_Work task_
All of the data is to be repeated verbatim.

_Record extracts_
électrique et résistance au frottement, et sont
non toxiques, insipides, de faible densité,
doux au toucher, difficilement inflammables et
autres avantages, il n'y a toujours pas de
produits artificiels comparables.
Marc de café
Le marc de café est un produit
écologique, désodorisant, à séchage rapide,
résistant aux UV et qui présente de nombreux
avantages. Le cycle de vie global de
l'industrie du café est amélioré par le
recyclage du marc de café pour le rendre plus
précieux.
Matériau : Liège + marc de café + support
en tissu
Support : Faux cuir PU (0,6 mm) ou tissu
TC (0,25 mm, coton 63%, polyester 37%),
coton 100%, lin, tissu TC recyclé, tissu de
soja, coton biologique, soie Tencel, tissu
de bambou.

_The answer_
électrique et résistance au frottement, et sont
non toxiques, insipides, de faible densité,
doux au toucher, difficilement inflammables et
autres avantages, il n'y a toujours pas de
produits artificiels comparables.
Marc de café
Le marc de café est un produit
écologique, désodorisant, à séchage rapide,
résistant aux UV et qui présente de nombreux
avantages. Le cycle de vie global de
l'industrie du café est amélioré par le
recyclage du marc de café pour le rendre plus
précieux.
Matériau : Liège + marc de café + support
en tissu
Support : Faux cuir PU (0,6 mm) ou tissu
TC (0,25 mm, coton 63%, polyester 37%),
coton 100%, lin, tissu TC recyclé, tissu de
soja, coton biologique, soie Tencel, tissu
de bambou.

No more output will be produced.